*What to work on*.
Up to and including the line bearing "observations that the", output every line of the entries exactly as written, starting from the first; pictures stay out.

===== Data records

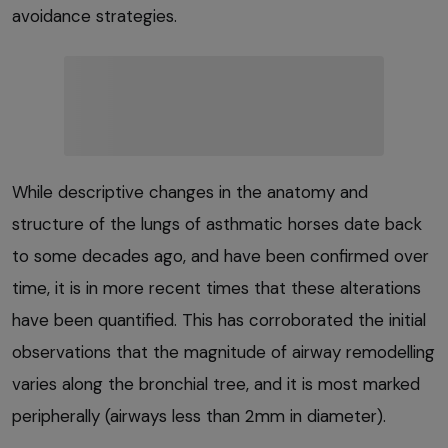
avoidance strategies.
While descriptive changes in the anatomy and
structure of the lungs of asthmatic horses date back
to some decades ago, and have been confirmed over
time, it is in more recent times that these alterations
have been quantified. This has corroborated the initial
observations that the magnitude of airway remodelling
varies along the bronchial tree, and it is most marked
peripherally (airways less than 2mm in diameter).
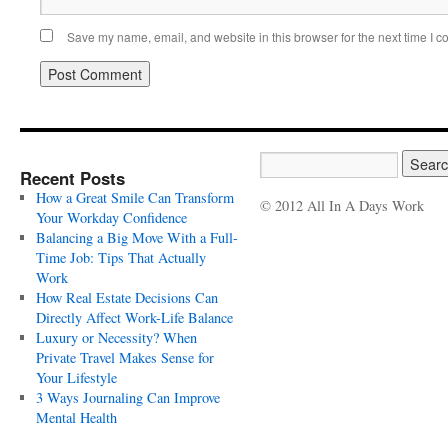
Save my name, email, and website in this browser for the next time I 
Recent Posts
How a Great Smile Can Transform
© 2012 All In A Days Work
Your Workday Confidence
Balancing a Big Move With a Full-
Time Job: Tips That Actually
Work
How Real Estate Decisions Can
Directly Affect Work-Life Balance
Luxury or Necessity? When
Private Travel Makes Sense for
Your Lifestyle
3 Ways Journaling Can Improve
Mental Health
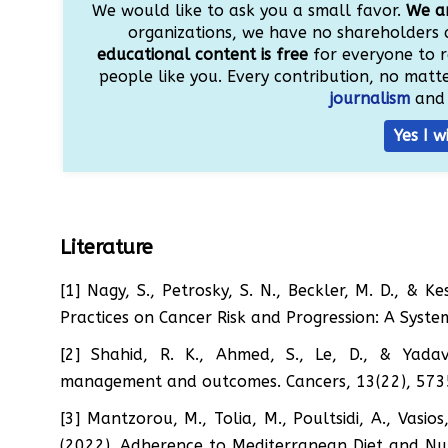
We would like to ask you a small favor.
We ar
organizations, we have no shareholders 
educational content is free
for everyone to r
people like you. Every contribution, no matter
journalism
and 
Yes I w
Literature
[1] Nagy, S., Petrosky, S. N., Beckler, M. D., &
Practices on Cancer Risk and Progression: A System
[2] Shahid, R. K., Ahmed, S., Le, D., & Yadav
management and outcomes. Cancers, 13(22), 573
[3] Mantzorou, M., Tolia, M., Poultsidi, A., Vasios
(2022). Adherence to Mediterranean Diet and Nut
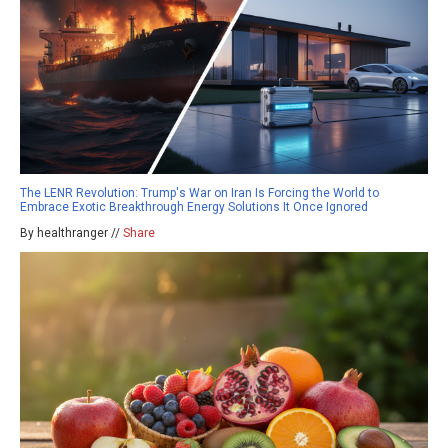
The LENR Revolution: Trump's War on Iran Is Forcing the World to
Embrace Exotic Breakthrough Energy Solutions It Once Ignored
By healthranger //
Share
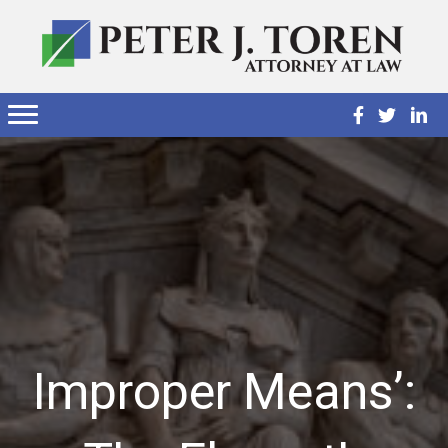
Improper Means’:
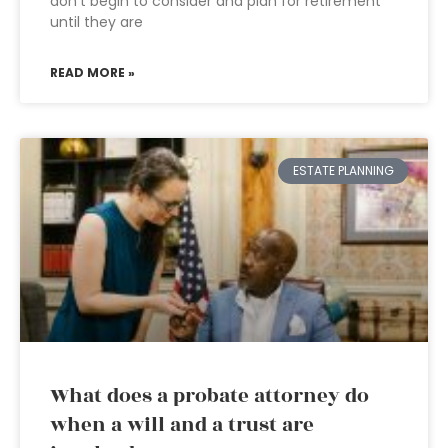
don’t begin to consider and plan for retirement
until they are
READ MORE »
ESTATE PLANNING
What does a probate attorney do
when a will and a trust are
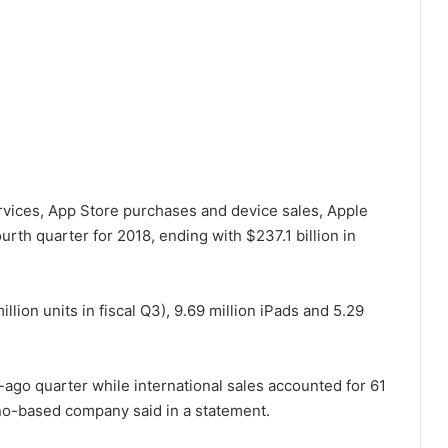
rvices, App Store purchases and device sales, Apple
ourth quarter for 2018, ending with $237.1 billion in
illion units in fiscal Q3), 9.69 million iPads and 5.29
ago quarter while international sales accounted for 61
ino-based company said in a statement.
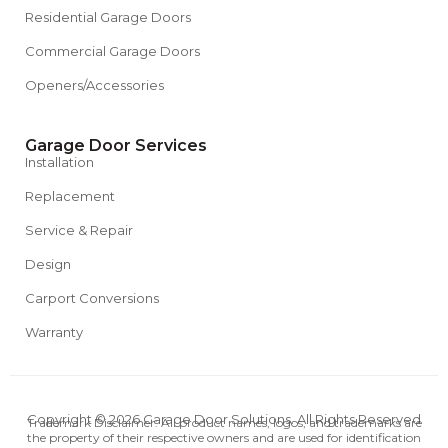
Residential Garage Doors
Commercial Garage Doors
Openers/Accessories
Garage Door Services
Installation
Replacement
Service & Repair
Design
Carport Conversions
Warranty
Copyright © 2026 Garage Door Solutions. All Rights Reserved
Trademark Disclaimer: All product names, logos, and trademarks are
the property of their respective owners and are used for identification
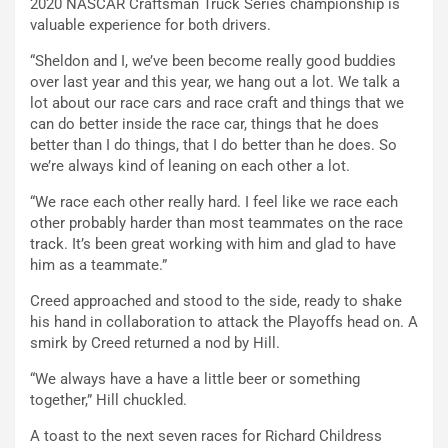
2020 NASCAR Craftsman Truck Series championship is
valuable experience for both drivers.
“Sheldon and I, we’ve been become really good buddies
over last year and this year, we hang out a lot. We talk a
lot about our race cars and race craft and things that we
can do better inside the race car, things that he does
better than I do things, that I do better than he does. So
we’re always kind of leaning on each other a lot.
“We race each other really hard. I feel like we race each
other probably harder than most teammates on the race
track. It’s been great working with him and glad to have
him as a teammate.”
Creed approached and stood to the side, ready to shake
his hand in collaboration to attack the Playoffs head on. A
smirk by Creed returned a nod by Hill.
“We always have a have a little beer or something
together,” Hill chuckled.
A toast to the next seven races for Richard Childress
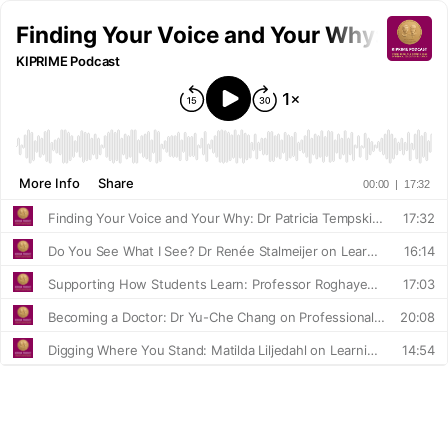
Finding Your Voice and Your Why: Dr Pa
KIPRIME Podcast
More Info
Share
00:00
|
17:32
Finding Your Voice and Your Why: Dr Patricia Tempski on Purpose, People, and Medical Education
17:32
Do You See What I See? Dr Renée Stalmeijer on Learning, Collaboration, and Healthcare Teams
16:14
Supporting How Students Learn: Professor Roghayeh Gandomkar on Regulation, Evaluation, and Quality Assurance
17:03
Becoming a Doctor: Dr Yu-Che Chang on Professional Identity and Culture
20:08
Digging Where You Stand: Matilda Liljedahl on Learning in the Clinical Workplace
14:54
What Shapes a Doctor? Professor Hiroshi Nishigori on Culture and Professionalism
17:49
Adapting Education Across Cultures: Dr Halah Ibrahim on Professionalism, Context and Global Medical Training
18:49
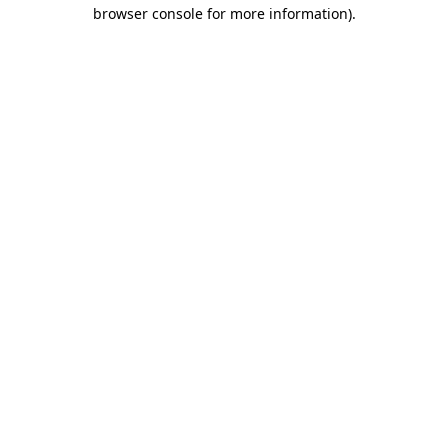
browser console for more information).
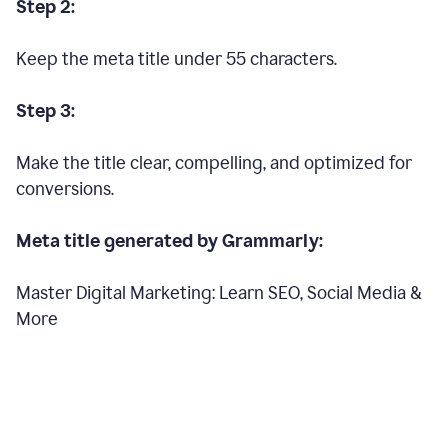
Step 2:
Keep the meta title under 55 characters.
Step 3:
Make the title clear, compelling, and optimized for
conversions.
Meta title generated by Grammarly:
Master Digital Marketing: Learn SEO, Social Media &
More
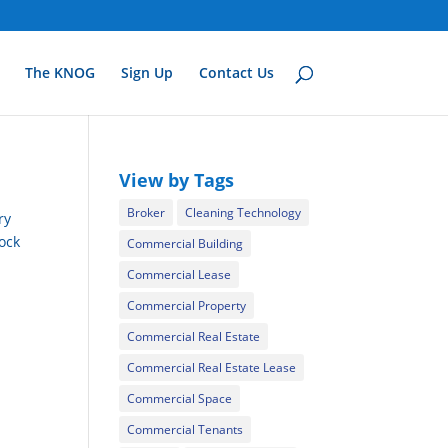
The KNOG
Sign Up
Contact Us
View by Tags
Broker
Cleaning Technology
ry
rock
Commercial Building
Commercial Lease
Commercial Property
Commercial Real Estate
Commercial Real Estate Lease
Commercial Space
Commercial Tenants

==========

*Answer area*.
avoidance strategies.
While descriptive changes in the anatomy and
structure of the lungs of asthmatic horses date back
to some decades ago, and have been confirmed over
time, it is in more recent times that these alterations
have been quantified. This has corroborated the initial
observations that the magnitude of airway remodelling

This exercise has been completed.